_ASSIGNMENT_. Across the whole listing, state how many lines include "click". Add nothing to that number.

_SOURCE MATERIAL_.
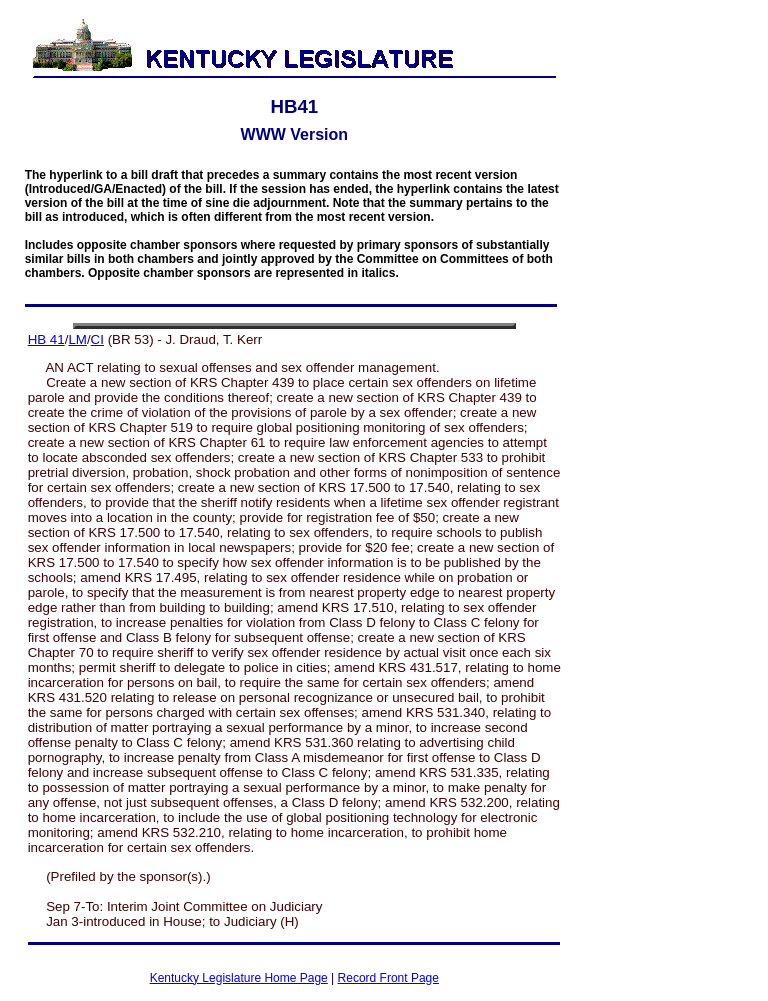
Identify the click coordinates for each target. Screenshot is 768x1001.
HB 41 (46, 339)
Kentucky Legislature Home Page (239, 978)
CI (97, 339)
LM (77, 339)
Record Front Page (388, 978)
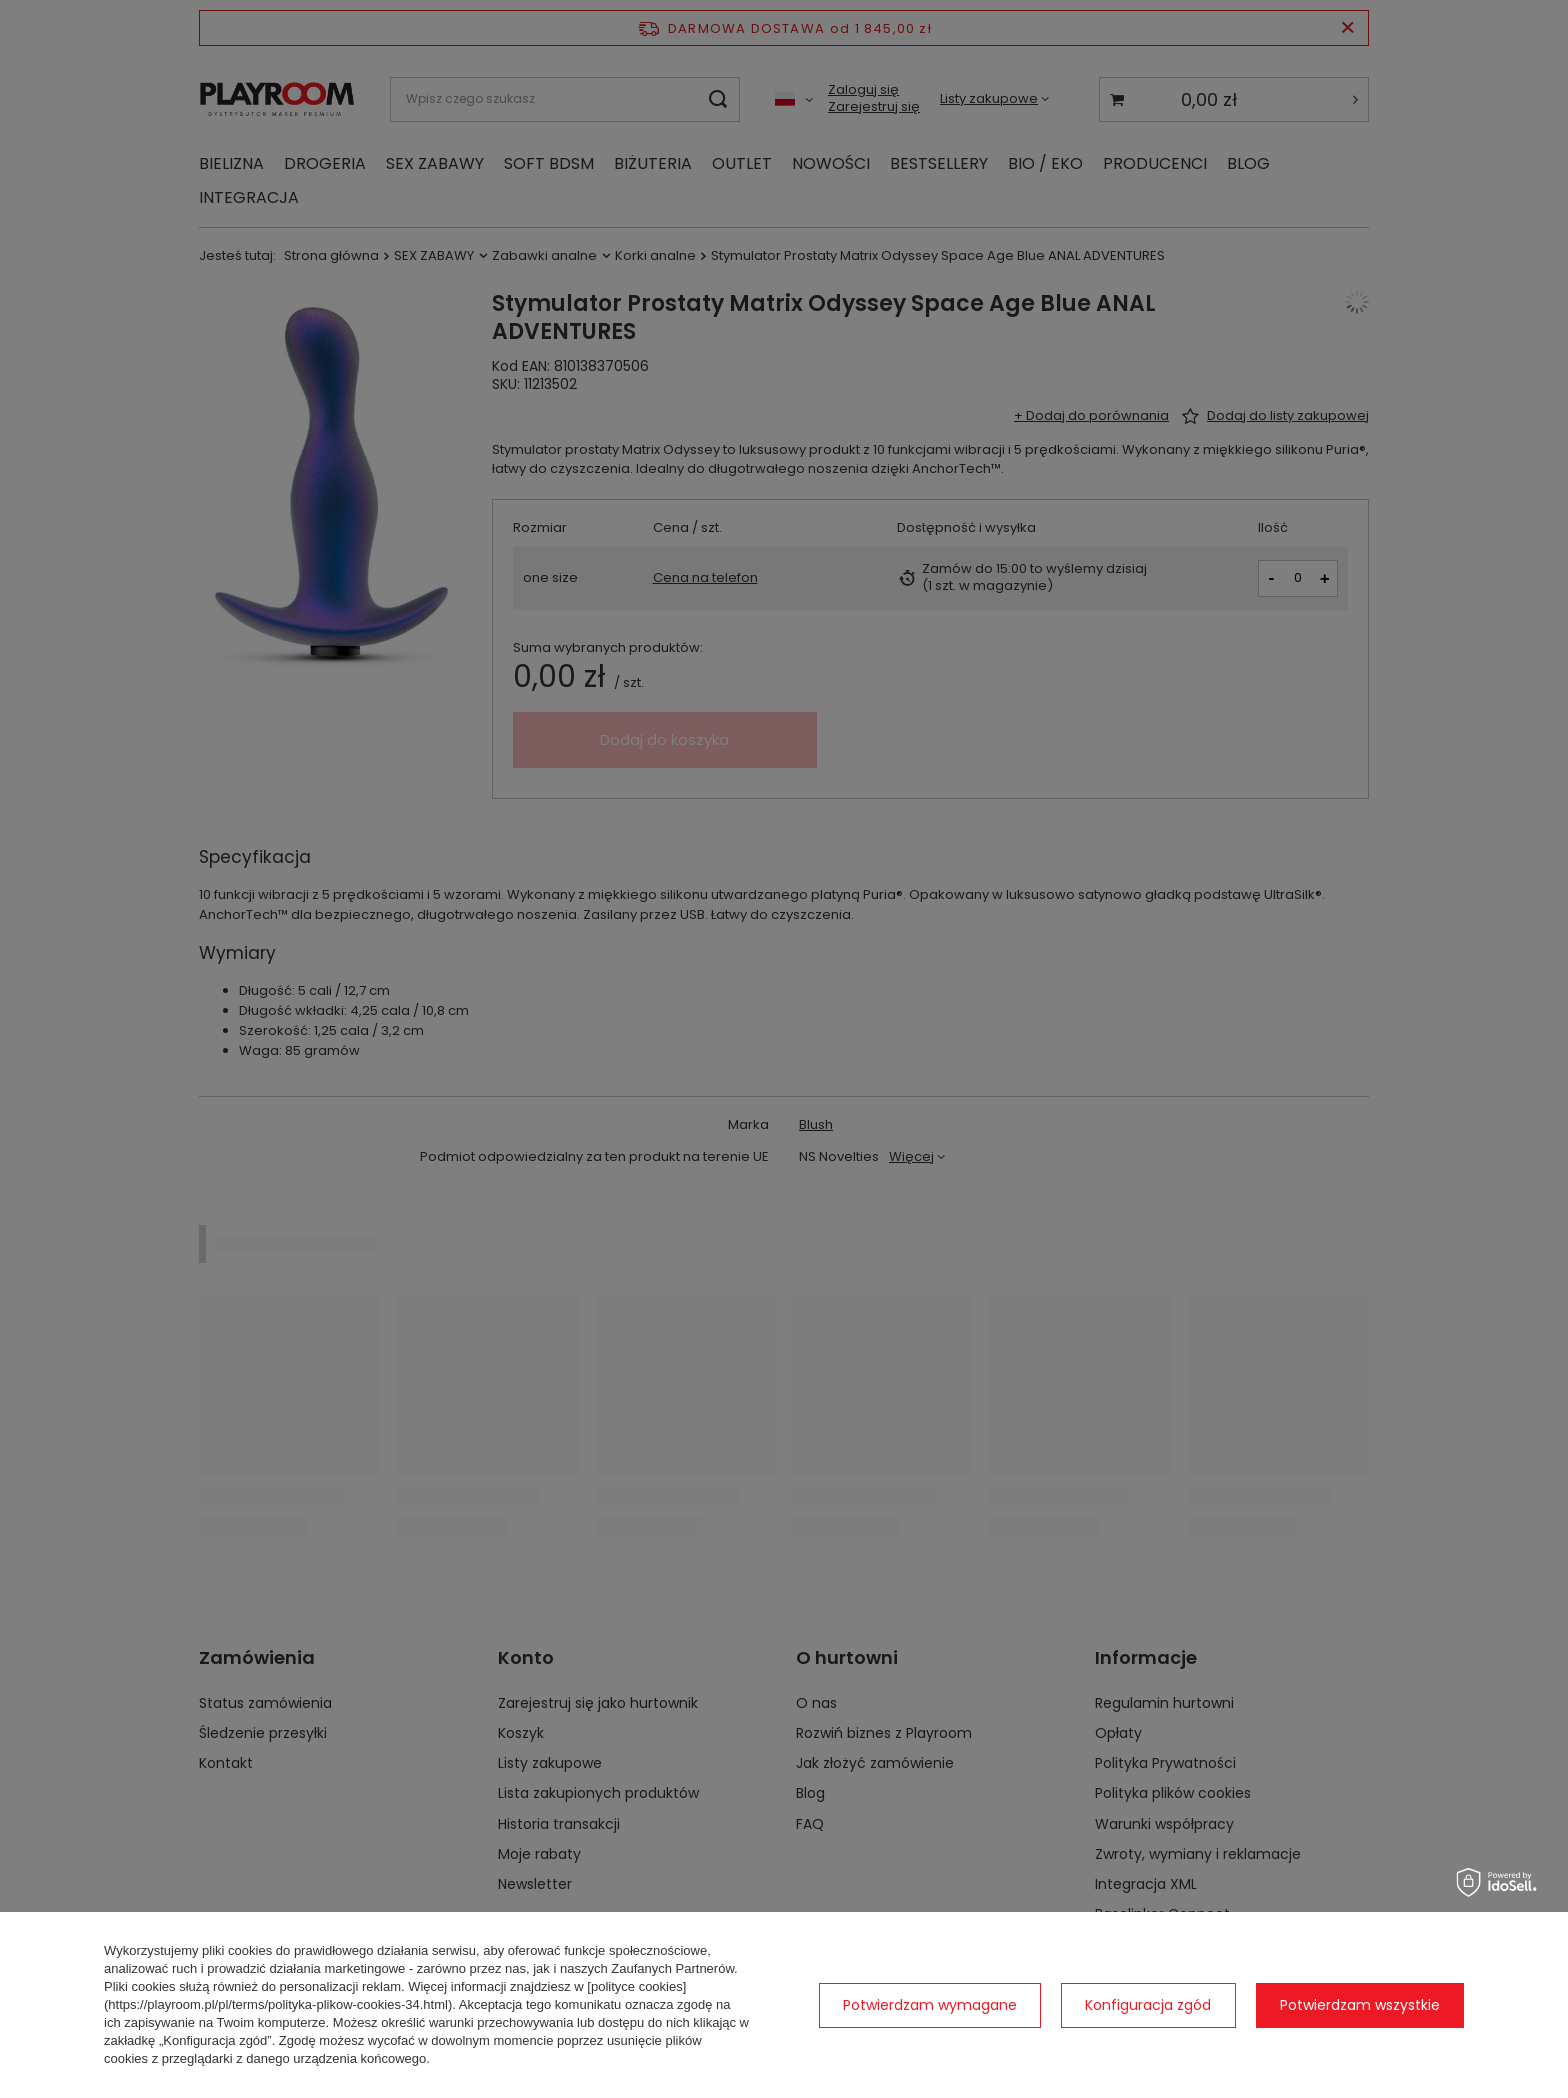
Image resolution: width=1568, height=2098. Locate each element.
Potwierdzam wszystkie (1360, 2005)
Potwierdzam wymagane (930, 2005)
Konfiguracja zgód (1148, 2005)
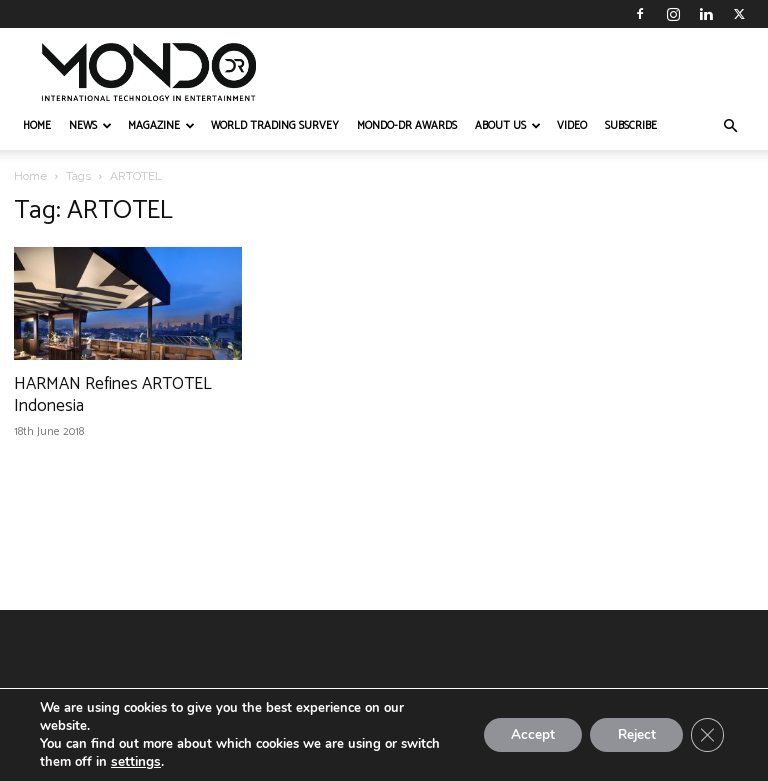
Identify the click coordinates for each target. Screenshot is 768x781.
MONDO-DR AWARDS (407, 126)
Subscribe (631, 126)
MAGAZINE (161, 126)
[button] (730, 126)
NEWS (90, 126)
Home (30, 176)
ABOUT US (508, 126)
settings (135, 762)
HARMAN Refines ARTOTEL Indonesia (113, 395)
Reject (630, 734)
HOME (37, 126)
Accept (520, 734)
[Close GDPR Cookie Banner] (706, 735)
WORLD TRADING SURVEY (275, 126)
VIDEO (572, 126)
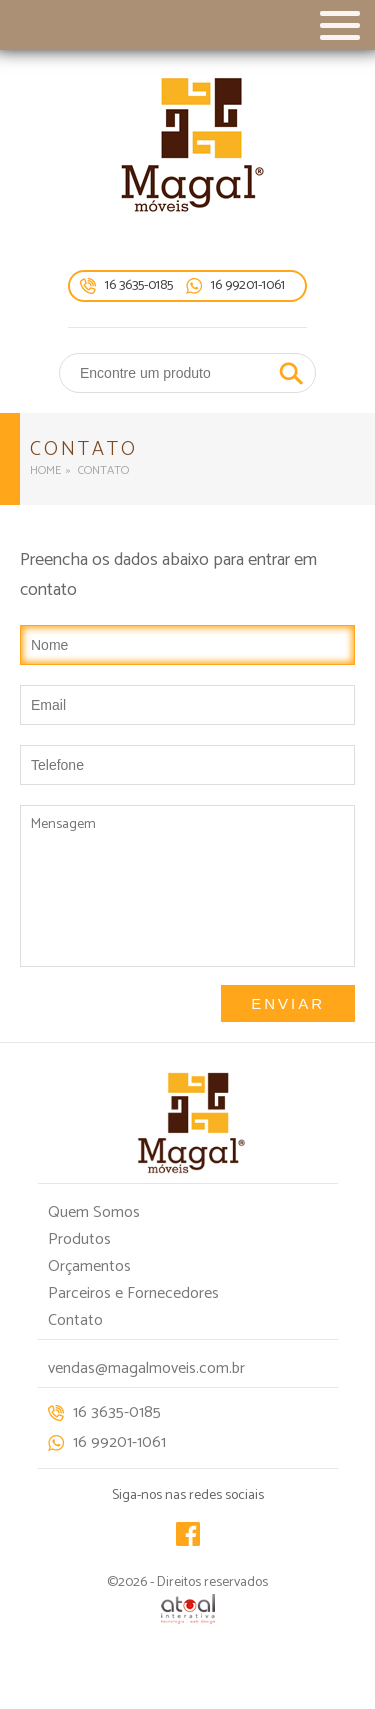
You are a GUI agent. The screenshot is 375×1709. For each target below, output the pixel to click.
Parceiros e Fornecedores (133, 1293)
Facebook (188, 1534)
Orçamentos (89, 1266)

_RESPONSE_. 3